Records from a data collection:
════

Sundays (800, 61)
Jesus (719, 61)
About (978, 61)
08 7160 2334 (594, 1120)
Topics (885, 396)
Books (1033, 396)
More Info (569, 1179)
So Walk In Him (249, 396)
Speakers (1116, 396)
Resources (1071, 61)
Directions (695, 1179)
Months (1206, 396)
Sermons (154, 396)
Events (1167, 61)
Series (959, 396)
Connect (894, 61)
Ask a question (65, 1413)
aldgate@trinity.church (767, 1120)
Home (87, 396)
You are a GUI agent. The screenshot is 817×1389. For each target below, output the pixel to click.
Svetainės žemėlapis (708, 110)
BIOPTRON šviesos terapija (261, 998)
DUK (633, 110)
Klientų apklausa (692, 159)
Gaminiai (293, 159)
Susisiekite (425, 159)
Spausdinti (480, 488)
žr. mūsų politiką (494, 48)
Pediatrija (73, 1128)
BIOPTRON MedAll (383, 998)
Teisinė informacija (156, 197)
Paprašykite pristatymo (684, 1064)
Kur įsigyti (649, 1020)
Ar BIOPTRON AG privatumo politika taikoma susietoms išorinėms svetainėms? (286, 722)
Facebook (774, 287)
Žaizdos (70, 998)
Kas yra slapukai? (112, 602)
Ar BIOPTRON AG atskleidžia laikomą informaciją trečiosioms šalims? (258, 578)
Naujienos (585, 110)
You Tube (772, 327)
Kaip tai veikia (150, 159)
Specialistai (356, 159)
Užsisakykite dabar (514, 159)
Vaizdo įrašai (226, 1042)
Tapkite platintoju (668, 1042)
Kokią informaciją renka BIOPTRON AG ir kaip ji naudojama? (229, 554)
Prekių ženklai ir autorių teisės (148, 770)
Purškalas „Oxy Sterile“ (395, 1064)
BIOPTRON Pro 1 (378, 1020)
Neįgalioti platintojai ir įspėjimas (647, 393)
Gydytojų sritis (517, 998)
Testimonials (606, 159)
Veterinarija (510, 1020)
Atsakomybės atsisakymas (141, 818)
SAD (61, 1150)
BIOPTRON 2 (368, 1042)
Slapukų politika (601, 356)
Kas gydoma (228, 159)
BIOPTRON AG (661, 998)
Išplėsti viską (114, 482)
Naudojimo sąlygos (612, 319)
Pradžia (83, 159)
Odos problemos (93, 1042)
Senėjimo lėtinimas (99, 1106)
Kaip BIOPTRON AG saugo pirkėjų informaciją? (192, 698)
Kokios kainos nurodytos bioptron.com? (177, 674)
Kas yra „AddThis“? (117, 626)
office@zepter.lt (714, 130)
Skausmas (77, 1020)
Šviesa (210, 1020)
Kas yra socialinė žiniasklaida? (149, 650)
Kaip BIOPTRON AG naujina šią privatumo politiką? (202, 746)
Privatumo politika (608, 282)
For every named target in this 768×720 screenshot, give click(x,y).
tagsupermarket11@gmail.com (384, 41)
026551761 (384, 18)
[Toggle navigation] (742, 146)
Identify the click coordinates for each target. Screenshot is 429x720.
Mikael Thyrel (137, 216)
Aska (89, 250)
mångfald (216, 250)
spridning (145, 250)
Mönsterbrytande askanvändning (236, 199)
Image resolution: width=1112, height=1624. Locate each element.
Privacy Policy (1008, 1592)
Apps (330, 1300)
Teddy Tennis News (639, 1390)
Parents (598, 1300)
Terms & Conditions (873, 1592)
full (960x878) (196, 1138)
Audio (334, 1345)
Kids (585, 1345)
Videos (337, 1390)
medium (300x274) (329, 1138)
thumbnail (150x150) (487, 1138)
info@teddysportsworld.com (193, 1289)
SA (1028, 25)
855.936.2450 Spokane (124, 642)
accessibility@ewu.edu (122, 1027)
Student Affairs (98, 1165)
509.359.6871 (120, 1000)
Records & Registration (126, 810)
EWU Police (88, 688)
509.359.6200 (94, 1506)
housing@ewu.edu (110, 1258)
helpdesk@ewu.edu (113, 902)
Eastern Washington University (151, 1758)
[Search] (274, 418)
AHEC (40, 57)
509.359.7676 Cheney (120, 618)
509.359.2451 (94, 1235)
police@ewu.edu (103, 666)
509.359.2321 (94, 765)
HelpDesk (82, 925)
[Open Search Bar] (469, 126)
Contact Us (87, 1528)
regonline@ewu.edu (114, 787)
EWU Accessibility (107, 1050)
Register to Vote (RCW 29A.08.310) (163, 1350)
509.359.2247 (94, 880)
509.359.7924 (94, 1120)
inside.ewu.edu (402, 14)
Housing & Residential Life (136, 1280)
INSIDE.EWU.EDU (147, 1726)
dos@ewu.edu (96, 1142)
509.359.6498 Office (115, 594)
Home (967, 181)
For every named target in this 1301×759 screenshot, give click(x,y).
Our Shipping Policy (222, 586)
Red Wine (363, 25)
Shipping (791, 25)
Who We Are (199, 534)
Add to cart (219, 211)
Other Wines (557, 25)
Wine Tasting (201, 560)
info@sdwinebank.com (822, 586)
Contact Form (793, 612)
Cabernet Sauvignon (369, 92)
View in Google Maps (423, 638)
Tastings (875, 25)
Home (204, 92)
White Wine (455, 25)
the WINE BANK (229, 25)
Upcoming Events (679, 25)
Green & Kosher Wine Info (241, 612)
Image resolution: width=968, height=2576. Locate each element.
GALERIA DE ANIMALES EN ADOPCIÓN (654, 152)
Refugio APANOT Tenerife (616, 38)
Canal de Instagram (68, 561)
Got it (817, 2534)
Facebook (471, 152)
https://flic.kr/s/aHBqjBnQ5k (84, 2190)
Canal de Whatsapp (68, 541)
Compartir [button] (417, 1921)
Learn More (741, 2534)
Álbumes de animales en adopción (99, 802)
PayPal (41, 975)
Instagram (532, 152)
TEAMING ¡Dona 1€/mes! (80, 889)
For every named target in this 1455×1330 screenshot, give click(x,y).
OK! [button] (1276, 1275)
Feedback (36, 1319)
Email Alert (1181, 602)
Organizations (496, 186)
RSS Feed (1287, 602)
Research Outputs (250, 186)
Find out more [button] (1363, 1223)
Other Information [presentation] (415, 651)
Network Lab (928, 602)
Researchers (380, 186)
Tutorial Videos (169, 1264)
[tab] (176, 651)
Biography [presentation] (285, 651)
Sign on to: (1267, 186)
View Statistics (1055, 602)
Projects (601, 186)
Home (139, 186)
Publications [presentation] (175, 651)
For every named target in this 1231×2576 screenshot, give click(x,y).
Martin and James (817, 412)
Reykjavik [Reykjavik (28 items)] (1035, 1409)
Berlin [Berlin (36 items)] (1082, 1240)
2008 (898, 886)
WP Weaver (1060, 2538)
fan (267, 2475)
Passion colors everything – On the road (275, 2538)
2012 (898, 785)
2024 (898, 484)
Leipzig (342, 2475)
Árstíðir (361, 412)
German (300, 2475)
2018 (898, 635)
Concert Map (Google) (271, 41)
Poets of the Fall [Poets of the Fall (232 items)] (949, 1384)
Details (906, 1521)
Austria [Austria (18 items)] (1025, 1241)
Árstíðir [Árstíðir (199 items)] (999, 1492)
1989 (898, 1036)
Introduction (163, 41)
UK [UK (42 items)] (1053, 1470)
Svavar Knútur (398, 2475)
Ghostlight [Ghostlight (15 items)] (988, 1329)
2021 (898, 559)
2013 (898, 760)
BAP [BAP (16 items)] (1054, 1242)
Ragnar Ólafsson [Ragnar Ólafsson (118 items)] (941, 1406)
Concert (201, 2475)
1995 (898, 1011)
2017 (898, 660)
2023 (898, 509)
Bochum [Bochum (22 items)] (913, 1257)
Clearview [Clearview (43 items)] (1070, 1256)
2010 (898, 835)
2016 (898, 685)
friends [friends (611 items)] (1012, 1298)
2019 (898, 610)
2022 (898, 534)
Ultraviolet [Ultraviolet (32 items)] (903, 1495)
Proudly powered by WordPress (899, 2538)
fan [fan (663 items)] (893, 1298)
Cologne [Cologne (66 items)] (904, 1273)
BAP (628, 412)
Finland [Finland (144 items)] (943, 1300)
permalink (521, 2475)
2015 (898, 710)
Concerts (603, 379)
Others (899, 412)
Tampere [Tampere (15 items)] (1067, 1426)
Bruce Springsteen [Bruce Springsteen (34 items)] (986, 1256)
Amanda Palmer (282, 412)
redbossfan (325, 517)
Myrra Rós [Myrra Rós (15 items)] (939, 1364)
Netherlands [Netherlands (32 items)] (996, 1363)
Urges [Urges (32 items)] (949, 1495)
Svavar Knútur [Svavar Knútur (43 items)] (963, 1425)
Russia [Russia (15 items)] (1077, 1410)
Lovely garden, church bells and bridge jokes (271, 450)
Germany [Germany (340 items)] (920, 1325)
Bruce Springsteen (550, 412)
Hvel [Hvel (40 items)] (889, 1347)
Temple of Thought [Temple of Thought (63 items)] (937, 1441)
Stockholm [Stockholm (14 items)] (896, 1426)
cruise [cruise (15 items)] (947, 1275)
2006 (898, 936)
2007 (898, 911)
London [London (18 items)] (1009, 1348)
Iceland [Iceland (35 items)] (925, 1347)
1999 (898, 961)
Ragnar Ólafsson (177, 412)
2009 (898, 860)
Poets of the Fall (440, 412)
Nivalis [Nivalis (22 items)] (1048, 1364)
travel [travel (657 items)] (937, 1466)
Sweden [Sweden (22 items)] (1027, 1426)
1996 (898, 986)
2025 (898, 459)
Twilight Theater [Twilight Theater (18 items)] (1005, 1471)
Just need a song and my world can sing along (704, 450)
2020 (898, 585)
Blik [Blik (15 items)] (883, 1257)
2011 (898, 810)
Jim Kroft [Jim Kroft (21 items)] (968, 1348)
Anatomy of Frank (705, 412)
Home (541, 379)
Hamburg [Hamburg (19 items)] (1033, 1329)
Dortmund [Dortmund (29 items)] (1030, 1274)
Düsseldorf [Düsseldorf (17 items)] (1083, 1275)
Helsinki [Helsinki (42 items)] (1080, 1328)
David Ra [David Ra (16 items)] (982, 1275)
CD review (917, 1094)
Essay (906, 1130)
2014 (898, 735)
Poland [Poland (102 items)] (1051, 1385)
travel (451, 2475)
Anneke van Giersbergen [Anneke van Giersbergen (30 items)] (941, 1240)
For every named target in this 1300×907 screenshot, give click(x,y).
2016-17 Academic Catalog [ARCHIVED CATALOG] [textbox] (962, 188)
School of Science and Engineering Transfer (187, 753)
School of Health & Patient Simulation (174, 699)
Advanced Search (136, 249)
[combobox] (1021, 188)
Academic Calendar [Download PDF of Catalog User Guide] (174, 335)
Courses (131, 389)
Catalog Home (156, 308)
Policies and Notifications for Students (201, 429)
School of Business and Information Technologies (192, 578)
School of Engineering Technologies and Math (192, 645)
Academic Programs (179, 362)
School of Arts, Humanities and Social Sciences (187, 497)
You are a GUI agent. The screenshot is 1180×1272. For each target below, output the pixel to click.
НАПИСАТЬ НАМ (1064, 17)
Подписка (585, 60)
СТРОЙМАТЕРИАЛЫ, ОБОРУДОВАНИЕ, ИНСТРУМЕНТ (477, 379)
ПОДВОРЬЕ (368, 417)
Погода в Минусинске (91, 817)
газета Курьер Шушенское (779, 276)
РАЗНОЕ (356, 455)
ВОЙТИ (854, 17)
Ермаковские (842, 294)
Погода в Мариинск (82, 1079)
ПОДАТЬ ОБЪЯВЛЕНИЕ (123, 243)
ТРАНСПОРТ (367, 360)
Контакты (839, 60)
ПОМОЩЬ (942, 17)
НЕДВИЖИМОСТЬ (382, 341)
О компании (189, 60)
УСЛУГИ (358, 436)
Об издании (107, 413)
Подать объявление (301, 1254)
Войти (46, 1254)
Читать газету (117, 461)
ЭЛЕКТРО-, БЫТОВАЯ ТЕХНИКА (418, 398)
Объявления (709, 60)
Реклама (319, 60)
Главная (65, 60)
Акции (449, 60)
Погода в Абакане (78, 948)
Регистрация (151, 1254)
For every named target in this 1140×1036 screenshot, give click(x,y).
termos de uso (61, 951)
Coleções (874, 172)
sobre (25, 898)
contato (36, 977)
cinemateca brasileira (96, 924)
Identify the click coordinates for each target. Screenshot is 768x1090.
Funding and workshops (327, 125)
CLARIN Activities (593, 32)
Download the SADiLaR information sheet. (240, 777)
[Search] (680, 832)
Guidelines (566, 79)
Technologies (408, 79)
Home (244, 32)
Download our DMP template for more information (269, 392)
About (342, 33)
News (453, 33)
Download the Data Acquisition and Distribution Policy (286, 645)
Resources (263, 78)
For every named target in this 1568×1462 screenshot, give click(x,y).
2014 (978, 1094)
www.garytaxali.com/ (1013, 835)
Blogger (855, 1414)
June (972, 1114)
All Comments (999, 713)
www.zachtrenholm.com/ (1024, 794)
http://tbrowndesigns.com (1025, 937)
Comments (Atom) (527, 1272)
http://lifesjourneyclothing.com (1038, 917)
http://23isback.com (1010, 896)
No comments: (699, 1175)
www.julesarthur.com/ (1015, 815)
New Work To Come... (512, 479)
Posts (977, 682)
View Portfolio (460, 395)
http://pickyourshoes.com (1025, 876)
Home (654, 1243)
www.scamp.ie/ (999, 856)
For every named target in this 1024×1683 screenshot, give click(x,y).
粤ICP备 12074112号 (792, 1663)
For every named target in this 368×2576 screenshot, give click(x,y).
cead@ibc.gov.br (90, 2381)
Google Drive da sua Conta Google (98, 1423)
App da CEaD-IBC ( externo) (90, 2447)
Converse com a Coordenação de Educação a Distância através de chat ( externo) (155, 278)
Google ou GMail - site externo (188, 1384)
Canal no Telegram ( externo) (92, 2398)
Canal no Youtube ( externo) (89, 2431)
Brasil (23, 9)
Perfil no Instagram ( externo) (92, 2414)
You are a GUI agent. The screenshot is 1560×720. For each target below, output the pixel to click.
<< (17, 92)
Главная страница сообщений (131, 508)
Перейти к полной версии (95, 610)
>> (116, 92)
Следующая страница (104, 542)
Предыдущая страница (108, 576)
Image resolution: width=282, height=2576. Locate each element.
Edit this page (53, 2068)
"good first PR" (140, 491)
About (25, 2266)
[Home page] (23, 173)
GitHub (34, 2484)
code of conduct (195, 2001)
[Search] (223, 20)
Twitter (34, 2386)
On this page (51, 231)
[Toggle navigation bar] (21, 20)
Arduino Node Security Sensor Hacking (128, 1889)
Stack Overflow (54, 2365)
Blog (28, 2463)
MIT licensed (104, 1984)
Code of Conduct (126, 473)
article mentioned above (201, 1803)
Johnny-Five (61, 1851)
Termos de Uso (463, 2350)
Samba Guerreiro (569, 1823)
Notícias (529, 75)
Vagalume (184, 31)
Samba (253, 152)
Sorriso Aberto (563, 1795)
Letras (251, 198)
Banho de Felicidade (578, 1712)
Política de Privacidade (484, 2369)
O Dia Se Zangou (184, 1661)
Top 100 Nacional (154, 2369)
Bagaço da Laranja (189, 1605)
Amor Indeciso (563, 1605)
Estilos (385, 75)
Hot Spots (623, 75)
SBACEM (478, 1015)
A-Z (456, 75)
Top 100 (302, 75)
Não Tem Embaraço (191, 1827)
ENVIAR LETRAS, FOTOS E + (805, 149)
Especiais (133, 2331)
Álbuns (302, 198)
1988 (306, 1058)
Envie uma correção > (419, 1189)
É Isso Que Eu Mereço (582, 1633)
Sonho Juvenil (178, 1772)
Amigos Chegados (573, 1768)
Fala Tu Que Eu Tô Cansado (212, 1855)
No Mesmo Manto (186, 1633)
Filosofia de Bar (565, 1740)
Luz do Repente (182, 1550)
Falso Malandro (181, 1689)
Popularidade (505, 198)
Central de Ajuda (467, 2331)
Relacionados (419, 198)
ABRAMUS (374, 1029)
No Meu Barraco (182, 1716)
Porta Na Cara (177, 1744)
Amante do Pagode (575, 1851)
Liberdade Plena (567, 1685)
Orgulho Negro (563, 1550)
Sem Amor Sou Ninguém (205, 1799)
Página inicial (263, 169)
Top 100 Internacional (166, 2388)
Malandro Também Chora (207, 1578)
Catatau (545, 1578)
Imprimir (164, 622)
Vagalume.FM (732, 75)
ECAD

════

Task requirements → Retype only the lines above between the line with "Home (541, 379)" and the line with "ПОМОЩЬ (942, 17)", counting those two lines as well, and keep every character as it is.

Answer space →
Home (541, 379)
Hamburg [Hamburg (19 items)] (1033, 1329)
Dortmund [Dortmund (29 items)] (1030, 1274)
Düsseldorf [Düsseldorf (17 items)] (1083, 1275)
Helsinki [Helsinki (42 items)] (1080, 1328)
David Ra [David Ra (16 items)] (982, 1275)
CD review (917, 1094)
Essay (906, 1130)
2014 (898, 735)
Poland [Poland (102 items)] (1051, 1385)
travel (451, 2475)
Anneke van Giersbergen [Anneke van Giersbergen (30 items)] (941, 1240)
For every named target in this 1300×907 screenshot, give click(x,y).
2016-17 Academic Catalog [ARCHIVED CATALOG] [textbox] (962, 188)
School of Science and Engineering Transfer (187, 753)
School of Health & Patient Simulation (174, 699)
Advanced Search (136, 249)
[combobox] (1021, 188)
Academic Calendar [Download PDF of Catalog User Guide] (174, 335)
Courses (131, 389)
Catalog Home (156, 308)
Policies and Notifications for Students (201, 429)
School of Business and Information Technologies (192, 578)
School of Engineering Technologies and Math (192, 645)
Academic Programs (179, 362)
School of Arts, Humanities and Social Sciences (187, 497)
You are a GUI agent. The screenshot is 1180×1272. For each target below, output the pixel to click.
НАПИСАТЬ НАМ (1064, 17)
Подписка (585, 60)
СТРОЙМАТЕРИАЛЫ, ОБОРУДОВАНИЕ, ИНСТРУМЕНТ (477, 379)
ПОДВОРЬЕ (368, 417)
Погода в Минусинске (91, 817)
газета Курьер Шушенское (779, 276)
РАЗНОЕ (356, 455)
ВОЙТИ (854, 17)
Ермаковские (842, 294)
Погода в Мариинск (82, 1079)
ПОДАТЬ ОБЪЯВЛЕНИЕ (123, 243)
ТРАНСПОРТ (367, 360)
Контакты (839, 60)
ПОМОЩЬ (942, 17)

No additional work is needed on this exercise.